[ppml] Policy Proposal 2002-3: Micro-Assignments forMultihomed Networks

Jeff S Wheeler jsw at five-elements.com
Fri Aug 22 12:04:22 EDT 2003


On Fri, 2003-08-22 at 10:54, Eric Van Tol wrote:
> With this reasoning, I suppose it would be okay to go out and steal cars
> because some people find it too difficult to purchase a car on their
> own, or lack the finances to purchase one.

Unfortunately in this case, a majority of the people using "hijacked" IP
address space are doing so because they are too small to legitimately
obtain assignments from the ARIN.

Using your analogy, it is impossible for many people to buy cars. Those
people need one to get to work. Oh, and don't forget to mention, there
are thousands upon thousands of abandoned cars, which no one will miss,
and which are are in fine working order, on the side of the road. The
only thing wrong with them is that they aren't registered to you (yet).

I think you fail to understand that a large majority of the "hijackers"
William has identified have not done so because they want to avoid being
accountable. Those who want to avoid accountability are abusing the BGP
system, advertising and withdrawing routes periodically without any ARIN
(or other registry) being involved at all. True, William has discovered
some groups who churn through blocks, and that is deplorable, however a
change in assignment policy is certainly not going to prevent that.

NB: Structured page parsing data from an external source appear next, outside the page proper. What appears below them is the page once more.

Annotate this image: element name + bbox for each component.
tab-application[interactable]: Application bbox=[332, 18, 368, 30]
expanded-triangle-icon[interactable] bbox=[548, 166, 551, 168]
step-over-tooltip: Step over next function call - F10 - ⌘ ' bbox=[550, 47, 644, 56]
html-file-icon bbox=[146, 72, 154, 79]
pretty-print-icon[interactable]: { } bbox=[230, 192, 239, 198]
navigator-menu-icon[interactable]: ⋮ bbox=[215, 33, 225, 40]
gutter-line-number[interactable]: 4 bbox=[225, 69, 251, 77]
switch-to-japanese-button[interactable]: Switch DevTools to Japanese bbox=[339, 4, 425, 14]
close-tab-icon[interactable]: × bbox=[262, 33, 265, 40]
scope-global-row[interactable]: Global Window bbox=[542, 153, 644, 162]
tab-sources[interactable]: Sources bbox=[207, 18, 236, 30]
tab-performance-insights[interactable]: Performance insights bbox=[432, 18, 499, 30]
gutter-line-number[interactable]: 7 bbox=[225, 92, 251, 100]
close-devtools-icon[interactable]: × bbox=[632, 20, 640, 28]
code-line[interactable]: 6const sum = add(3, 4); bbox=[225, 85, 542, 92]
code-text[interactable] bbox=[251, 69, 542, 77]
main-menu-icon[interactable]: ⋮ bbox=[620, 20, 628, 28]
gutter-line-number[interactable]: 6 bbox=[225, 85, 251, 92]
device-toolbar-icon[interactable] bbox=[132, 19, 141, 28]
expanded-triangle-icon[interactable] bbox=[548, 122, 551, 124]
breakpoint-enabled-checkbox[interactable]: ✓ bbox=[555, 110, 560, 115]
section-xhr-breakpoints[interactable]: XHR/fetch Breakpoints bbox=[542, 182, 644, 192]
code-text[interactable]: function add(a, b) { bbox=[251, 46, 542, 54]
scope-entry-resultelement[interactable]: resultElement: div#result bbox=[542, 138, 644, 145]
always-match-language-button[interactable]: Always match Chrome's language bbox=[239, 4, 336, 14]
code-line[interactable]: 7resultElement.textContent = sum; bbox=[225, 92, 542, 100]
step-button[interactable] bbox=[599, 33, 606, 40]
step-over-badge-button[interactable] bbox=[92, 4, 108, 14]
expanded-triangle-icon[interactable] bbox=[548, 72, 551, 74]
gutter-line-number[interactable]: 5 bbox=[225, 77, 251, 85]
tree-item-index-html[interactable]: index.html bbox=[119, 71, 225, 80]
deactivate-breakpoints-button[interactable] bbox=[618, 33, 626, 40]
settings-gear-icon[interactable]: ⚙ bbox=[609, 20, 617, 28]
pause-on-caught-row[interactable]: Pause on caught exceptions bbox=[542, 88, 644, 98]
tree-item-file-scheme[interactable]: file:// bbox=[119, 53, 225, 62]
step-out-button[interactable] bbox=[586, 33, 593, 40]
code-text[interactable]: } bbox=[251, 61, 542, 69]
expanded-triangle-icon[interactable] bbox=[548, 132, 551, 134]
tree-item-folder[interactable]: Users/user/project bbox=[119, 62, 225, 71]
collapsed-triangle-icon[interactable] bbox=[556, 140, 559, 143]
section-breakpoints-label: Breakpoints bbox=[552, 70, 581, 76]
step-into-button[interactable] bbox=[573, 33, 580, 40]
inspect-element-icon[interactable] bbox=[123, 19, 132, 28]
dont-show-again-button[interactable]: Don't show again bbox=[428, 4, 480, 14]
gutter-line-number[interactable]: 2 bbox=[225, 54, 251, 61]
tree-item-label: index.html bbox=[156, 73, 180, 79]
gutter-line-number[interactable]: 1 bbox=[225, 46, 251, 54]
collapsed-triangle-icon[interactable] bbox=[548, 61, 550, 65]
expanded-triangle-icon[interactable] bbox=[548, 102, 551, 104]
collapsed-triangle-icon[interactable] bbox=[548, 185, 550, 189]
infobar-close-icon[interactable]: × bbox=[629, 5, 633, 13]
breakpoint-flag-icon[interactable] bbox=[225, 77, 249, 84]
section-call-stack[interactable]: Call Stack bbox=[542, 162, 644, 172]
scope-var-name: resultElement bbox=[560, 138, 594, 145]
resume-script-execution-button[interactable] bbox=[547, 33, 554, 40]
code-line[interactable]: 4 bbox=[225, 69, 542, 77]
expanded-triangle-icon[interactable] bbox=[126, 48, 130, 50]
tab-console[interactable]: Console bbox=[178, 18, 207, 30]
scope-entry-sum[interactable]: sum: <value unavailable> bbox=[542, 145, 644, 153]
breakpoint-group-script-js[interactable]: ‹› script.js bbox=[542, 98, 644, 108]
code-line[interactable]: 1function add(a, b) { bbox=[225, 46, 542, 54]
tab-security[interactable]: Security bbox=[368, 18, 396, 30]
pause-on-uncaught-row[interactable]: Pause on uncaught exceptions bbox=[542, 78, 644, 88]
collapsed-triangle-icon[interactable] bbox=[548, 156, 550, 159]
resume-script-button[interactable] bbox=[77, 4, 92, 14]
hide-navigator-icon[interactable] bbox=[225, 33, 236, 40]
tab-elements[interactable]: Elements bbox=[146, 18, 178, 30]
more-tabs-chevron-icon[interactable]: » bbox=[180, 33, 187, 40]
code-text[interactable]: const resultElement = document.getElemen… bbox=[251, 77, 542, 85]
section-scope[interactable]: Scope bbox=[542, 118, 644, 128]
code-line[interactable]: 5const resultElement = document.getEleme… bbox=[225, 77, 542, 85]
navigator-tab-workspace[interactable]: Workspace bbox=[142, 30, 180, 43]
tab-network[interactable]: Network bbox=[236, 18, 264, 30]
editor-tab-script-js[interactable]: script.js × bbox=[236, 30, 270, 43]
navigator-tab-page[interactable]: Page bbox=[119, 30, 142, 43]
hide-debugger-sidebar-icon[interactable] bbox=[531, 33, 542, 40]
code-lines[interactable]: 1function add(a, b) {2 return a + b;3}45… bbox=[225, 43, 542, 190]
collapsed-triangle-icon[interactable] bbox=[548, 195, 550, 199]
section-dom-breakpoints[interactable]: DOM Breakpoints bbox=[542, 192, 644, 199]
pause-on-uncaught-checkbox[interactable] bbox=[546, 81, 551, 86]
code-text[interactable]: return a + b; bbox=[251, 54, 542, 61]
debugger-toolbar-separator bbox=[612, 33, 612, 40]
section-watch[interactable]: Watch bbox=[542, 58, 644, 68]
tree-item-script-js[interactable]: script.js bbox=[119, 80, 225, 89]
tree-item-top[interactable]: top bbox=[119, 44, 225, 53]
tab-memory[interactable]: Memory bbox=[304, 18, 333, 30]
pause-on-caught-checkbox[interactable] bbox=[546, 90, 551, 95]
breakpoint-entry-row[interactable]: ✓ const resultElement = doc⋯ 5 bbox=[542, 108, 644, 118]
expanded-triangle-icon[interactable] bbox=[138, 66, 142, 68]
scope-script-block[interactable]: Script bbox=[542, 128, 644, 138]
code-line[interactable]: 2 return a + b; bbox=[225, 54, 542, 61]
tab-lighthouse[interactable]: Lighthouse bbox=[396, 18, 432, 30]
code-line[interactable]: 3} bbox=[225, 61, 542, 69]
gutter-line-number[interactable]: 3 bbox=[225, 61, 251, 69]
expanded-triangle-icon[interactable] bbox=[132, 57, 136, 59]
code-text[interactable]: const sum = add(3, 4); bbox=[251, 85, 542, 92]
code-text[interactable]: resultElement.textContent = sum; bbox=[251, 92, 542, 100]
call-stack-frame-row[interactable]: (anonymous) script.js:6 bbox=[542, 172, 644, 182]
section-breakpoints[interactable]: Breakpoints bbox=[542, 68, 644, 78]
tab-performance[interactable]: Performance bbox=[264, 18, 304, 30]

What you CAN do is remove the need for folks to "hijack" space, use
out-of-region registrars, and so on.

I have gone to a great deal of trouble to explain the motivation of
"hijackers", and given my easily implementable suggestion on how to
eliminate that problem: make the ARIN easier to work with. Reduce
minimum allocation sizes such that any small organization which needs PI
space, can get PI space. I think most people would agree that the IPv4
space would not be exhausted by letting BGP-speakers with ARIN ASNs get
/24 (or larger) CIDR assignments. As those organizations grow I think it
is reasonable to issue them a second similar assignment of whatever size
they can justify, and presumably if the need a third they can renumber
from one or simply apply for a /20, etc. This implementation would not
substantially increase route table growth (since these small orgs are
announcing Provider Assigned space today), and defines a clear path for
the small orgs to grow into the more familar ARIN PI assignment policy.